Ace tilted his head. His words stripped from all the playful banter from before.

“You’re acting like someone lit a fire under your ass and forgot to blow it out.”

Sanji snorted. “Cute. Real original.”

But Ace didn’t back off. “I’m serious. I walk in, the kitchen’s on fire, you’re trying to beat eggs like they owe you money, and Zoro looks like he wants to punch the moon. You think I’m not gonna notice that shit?”

“You’re here for three weeks.” He spun around, voice rising now. “Three fucking weeks. Why the hell are you acting like you know anything about what’s going on here?”

Ace raised an eyebrow. Didn’t flinch, on the contrary, he stepped forward. 

Sanji kept going, the words coming faster now, cracked around the edges. He closed the distance between them a bit more. 

“You waltz in, stir shit up, flirt like it’s a game—like we’re some kind of entertainment while you —” He pressed his index finger against Ace’s chest, “ you kill time before your next grand adventure—and suddenly you’re some fucking expert on me? On him?”

Ace didn’t move. 

“What the fuck do you care about what happens to me, or to anyone here but Luffy?” Sanji’s ears were turning bright red, his hair tousled, “Keep fucking quiet. Follow the ship’s and the crew’s etiquette. You are a fucking guest here.” 

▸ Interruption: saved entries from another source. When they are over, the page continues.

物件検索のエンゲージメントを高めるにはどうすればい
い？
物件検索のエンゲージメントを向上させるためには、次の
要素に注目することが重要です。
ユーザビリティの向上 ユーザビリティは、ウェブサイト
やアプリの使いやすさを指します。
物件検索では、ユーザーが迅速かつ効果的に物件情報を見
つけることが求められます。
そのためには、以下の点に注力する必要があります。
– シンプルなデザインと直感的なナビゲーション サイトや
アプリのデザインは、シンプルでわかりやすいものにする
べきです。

The kitchen was hot, stuffy, tense. 

Ace blinked once. Twice. Then slowly, deliberately, he reached up and tapped Sanji’s finger off his chest—not hard, just enough.

“Yeah,” he said, voice soaking in sarcasm. “I’m a guest. Got the welcome committee and everything. Threats, glares, passive-aggressive comments. Real five-star treatment.”

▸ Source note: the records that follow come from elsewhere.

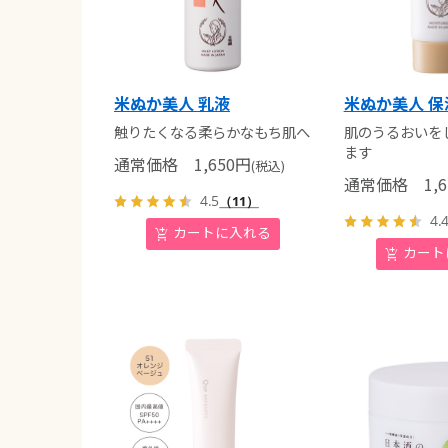
米ぬか美人 乳液
米ぬか美人 
触りたくなる柔らかなもち肌へ
肌のうるおいを
ます
通常価格
1,650
円
(税込)
通常価格
1,6
4.5
（11）
4.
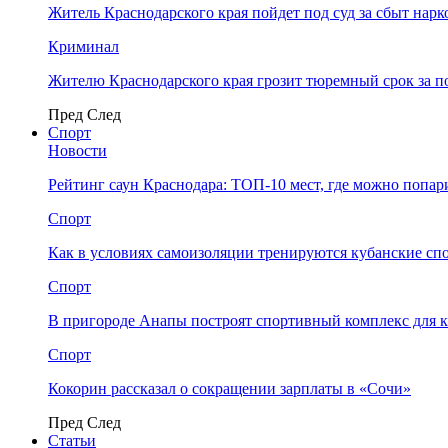
Житель Краснодарского края пойдет под суд за сбыт нар
Криминал
Жителю Краснодарского края грозит тюремный срок за п
Пред
След
Спорт
Новости
Рейтинг саун Краснодара: ТОП-10 мест, где можно попар
Спорт
Как в условиях самоизоляции тренируются кубанские сп
Спорт
В пригороде Анапы построят спортивный комплекс для 
Спорт
Кокорин рассказал о сокращении зарплаты в «Сочи»
Пред
След
Статьи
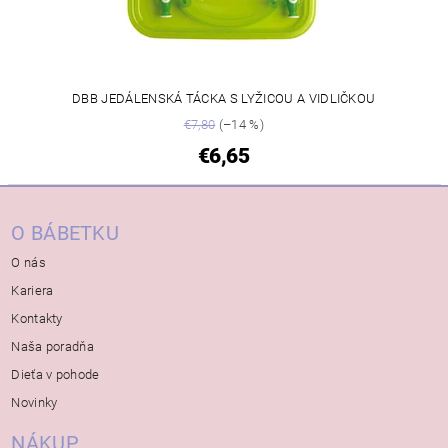
DBB JEDÁLENSKÁ TÁCKA S LYŽICOU A VIDLIČKOU
€7,80
(–14 %)
€6,65
O BÁBETKU
O nás
Kariera
Kontakty
Naša poradňa
Dieťa v pohode
Novinky
NÁKUP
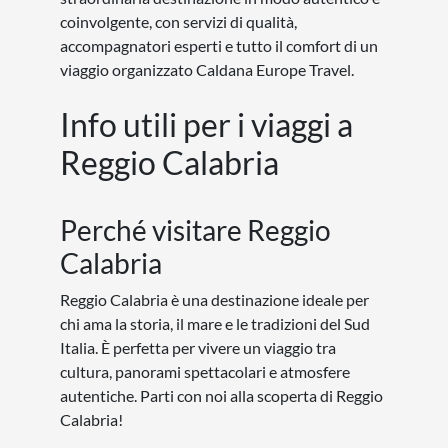
coinvolgente, con servizi di qualità,
accompagnatori esperti e tutto il comfort di un
viaggio organizzato Caldana Europe Travel.
Info utili per i viaggi a
Reggio Calabria
Perché visitare Reggio
Calabria
Reggio Calabria è una destinazione ideale per
chi ama la storia, il mare e le tradizioni del Sud
Italia. È perfetta per vivere un viaggio tra
cultura, panorami spettacolari e atmosfere
autentiche. Parti con noi alla scoperta di Reggio
Calabria!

Sanji opened his mouth, but Ace kept going.

“I don’t care about your crew politics, or your stupid macho attitudes, or who slammed what door last night.” He took half a step closer. “But I do care when someone starts throwing knives at the air.”

Sanji scoffed. “You don’t know me.”

“No,” Ace agreed easily. “I don’t. But would it be so wrong if I wanted to?”

That threw Sanji for a second. His fingers twitched, like he was ready to grab another cigarette just to have something to do with his hands.

“…Why?” he asked, quieter than he meant to.

Ace tilted his head, still rolling that lemon like it was the most exciting part of his morning. 

“Don’t know,” he said, the corner of his mouth curling into a smirk, “Maybe I like a challenge.”

Sanji scowled, relief and irritation colliding in his chest. “You’re unbelievable.”

“Yep.” He popped the ‘p’ specially loud. 

“You’re not gonna drop it, are you?” He sighed.

“Nope.”

Sanji leaned back against the counter, exhaling like the tension was steam trying to crawl out of his bones. “I really don’t get why you are so adamant…”

“You are intriguing,” Ace cut the distance between them and leaned on the counter next to Sanji, their shoulders brushing. 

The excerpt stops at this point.